Is politicization underway? This is not in the usual sense
of the term in a convergence of institutional and political interest of the
military leading to its displacing of the government, as in Pakistan. This is
better described as incidence of subjective civilian control in which the
civilian ruling dispensation connects with the military by ensuring that the
military shares its world view, in this case, of Hindutva, such as is the case
in communist states.
This is as against objective civilian control in which the
military is rendered politically inert by being left to its professional
devices. The difference between the two is that where objective civilian
control is exercised, the military not a political player. Where the military
is under subjective civilian control, the military is kept out of politics
because, in subscribing to the dominant perspective, it does not feel the need
to intervene.
Such a move by Hindutva forces can be expected. Once they go
about their reset of India in right earnest, they would prefer to keep the
military to its professional till. Whereas the mechanism of objective civilian
control is available to this end, the ambitious Hindutva agenda for India
forces a preference for a tighter embrace of the military. This will ensure,
firstly, that it can be kept out by decree and does not feel the need to
intervene, and, secondly, that it can be made to weigh in on the side of
Hindutva, in case Hindutva forces find the going tough over the longer term.
In light of Indian military’s apolitical record, it can be
argued that such apprehensions of convergence of interest are outlandish. This
is true in so far as the military’s interest, unlike that of its peer
militaries in developing states, was never in a takeover of the state. This
would continue to be so, the difference this time round is that the military
will increasingly subscribes to the world view of the regime in power.
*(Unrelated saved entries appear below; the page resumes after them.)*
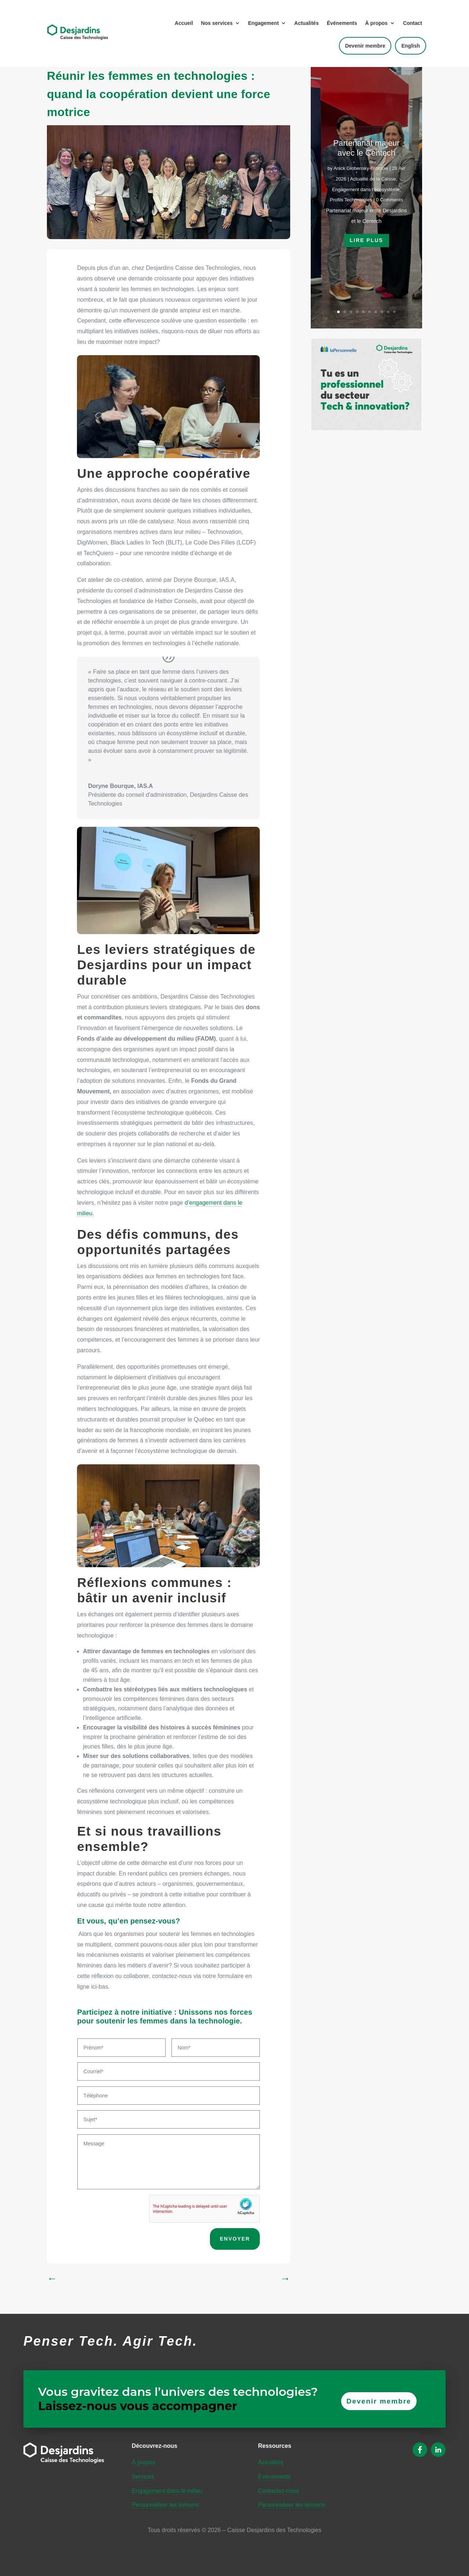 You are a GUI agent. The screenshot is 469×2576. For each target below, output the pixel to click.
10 (394, 312)
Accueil (184, 23)
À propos (376, 23)
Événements (342, 23)
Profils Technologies (351, 199)
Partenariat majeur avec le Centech (366, 147)
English (410, 46)
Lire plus (366, 240)
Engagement (263, 23)
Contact (412, 23)
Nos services (217, 23)
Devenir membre (365, 46)
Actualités (306, 23)
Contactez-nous (278, 2491)
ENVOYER (235, 2239)
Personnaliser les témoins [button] (165, 2505)
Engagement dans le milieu (167, 2491)
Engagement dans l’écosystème (365, 189)
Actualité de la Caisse (373, 179)
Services (143, 2476)
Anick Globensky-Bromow (360, 168) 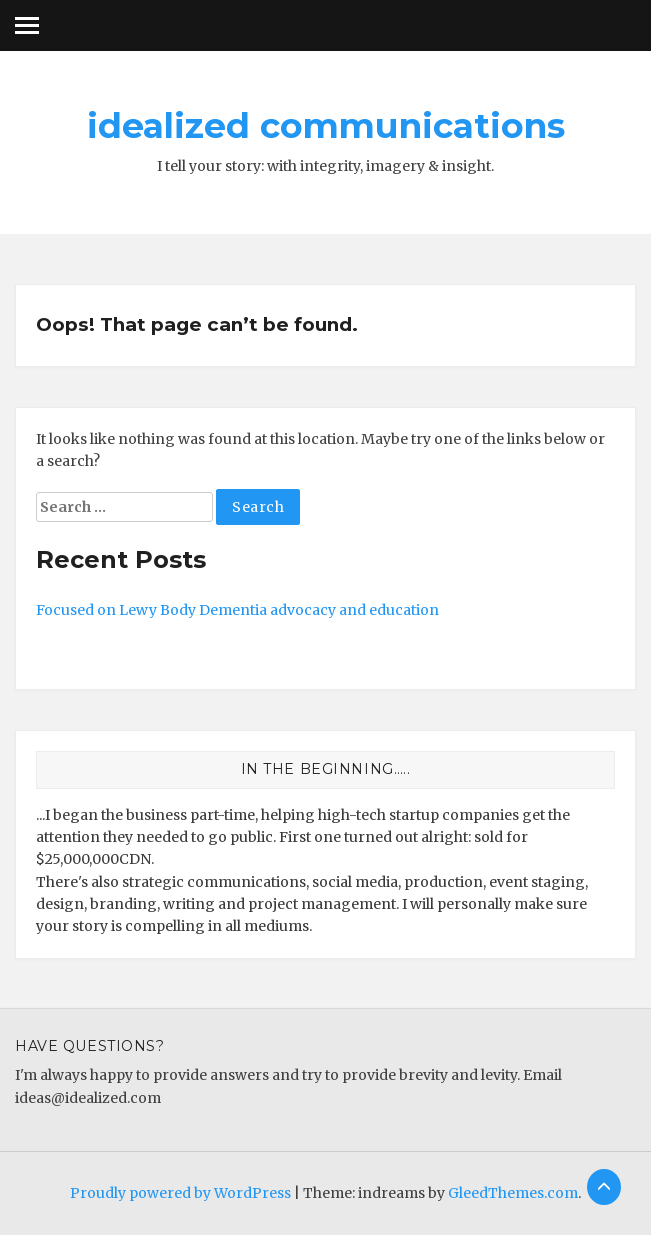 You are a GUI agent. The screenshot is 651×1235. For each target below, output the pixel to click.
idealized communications (326, 126)
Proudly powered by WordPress (180, 1193)
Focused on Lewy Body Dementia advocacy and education (237, 610)
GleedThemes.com (513, 1193)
This is not troubling in so far as the paradigm is a
conservative-realist one that militaries, universally, subscribe to. However,
the makeover of India in the image of majoritarian nationalism is unlikely to
remain a political and democratic exercise. Aware of this, Hindutva forces
would like a placid military when they contrive to remain in power and their
agenda goes beyond governance.
On this count, the army’s association with Baba Ramdev is
only superficially innocent, to do only with yoga. The army is not so
politically innocent as to be unaware of the upfront social and political
changes ongoing in India. Its choice of Baba Ramdev suggests that it needs
watching as much as the moves of the Hindutva combine to influence it.